Members of Rabia’s whole family are putting their lives on the line to give her the best chance to escape the country, but the Taliban are not the only people to be fearful of, she says.

If neighbours find out about Rabia’s sexuality, they might report her and her family to the Taliban because lesbians are also “against Islam culture”.

Because of this threat, she wants to ask western countries to not “forget” her and people like her. “We are here and as a human we need help. I hope western governments can help people like me. We have dreams, and we want to make our futures bright,” she says.

Rabia tells Attitude that she wants to become a human rights activist when she is older. “Thanks for raising my voice to the world,” she concludes.

Clearly, not only are the lives of Afghanistan’s LGBTQ+ community hanging in the balance, but their hopes and dreams too.

Nemat, who was helping Ahmandullah get to safety and who introduced Attitude to these LGBTQ+ individuals, knows this reality all too well.

As the first Afghanistan native to publicly come out as gay, he was deemed a national security risk to his country and later fled to the US following multiple death threats.

Image: Unsplash

Now living in San Diego, Nemat has gone on to become a best-selling author, writing The Carpet Weaver, which tells the story of a young Afghan boy who falls in love with his best friend.

He’s now working around-the-clock to help LGBTQ+ Afghans escape the country. “I have received hundreds of messages from LGBTQ+ Afghans who are pleading for me to help them,” he says.

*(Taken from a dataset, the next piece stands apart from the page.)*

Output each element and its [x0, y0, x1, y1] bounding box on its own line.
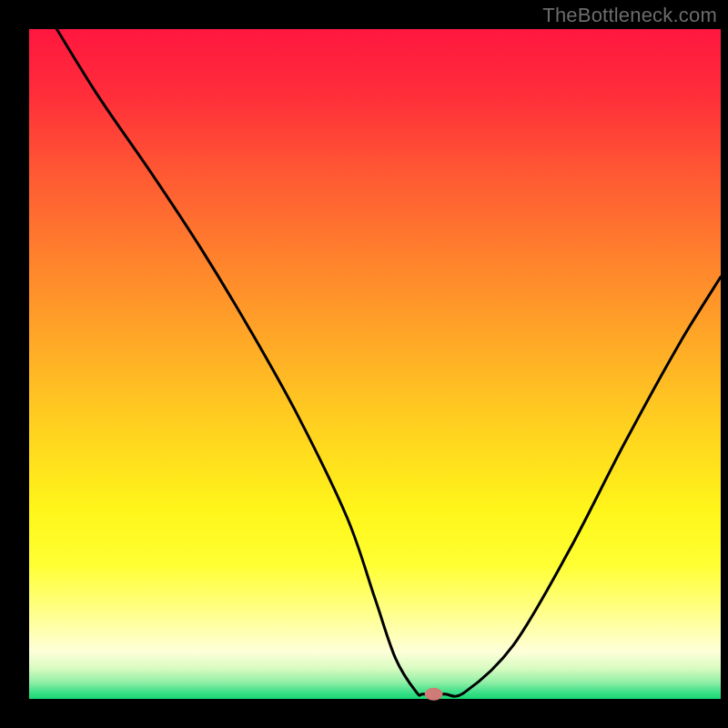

“Countries like the UK should help provide all LGBT Afghans, who wish to escape the Taliban, a safe passage and the resources to rebuild their lives”.

With the US committed to its withdrawal deadline on August 31st, ceasing all evacuation efforts out of the country, LGBTQ+ Afghans are nearly out of time.

Whilst it is impossible to get every LGBTQ+ person out of Afghanistan, Nemat admits, that should not mean that the gay community is completely abandoned.

Matching the desperation of all of the LGBTQ+ people Attitude have spoken with over the last week, Ahmadullah asks a simple question of his future: “Will I ever be free and happy like other LGBT+?”